So, if a distribution shift causes a problem but there’s no inner optimizer, would that count as an inner alignment problem?
Note that I’m only defining outer alignment here, not inner alignment. I think inner alignment is actually more difficult to define than outer alignment. In “Risks from Learned Optimization,” we define it as whether the mesa-optimizer’s mesa-objective is aligned with the base objective, but that definition only makes sense if you actually have a mesa-optimizer. If you want a more general definition, you could just define inner alignment as whether the model actually produced by the training process has good behavior according to the base objective.

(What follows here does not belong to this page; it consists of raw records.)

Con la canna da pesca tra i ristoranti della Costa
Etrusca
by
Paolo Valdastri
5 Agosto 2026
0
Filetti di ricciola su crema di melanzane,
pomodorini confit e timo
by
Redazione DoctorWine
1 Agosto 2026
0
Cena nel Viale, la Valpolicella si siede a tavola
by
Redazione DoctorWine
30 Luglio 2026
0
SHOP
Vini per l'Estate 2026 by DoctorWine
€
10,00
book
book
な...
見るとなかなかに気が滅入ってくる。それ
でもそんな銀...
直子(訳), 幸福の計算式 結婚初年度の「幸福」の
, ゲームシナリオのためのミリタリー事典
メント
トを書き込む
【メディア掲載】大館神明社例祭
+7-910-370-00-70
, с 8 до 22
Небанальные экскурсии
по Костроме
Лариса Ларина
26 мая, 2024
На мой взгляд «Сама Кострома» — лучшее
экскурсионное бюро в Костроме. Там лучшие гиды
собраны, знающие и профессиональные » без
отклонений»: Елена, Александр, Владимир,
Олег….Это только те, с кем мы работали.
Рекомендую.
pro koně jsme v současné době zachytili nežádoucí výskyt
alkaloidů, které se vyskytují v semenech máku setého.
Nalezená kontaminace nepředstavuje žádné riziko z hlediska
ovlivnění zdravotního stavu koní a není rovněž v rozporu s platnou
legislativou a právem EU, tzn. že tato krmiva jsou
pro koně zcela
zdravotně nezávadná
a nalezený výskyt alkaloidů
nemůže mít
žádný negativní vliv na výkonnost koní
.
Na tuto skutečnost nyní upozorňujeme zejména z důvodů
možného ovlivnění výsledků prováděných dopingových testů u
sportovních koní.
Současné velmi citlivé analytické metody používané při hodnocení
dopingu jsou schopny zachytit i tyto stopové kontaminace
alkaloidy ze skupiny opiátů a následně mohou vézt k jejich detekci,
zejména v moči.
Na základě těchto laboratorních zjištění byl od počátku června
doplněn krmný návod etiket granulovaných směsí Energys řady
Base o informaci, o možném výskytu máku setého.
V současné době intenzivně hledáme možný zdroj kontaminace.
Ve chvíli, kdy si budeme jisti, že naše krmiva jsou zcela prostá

Also, infinite data does not at all imply that the training distribution is the same as the deployment distribution. Even if an inner optimizer defects on some data point, that point can be rare in the training distribution but more common in deployment, resulting in a high reward in training but bad behavior in deployment.
I mean “infinite data” to include both all training data and all deployment data. In terms of what distribution, at least if we’re doing supervised learning (e.g. imitative amplification) it shouldn’t matter, since I’m asking for perfectly optimal performance, so it needs to be optimal for every data point. It gets a bit more complicated for RL, but you can just say that it needs to be optimal relative to the deployment MDP.
Ok, I buy this as a valid definition. Can you give some intuition for why it’s useful? Once we divorce the notion of “inner alignment” from inner optimizers, I do not see the point of having a name for it—the language overload will just going to lead to an unfounded intuition that inner optimizers are the main problem.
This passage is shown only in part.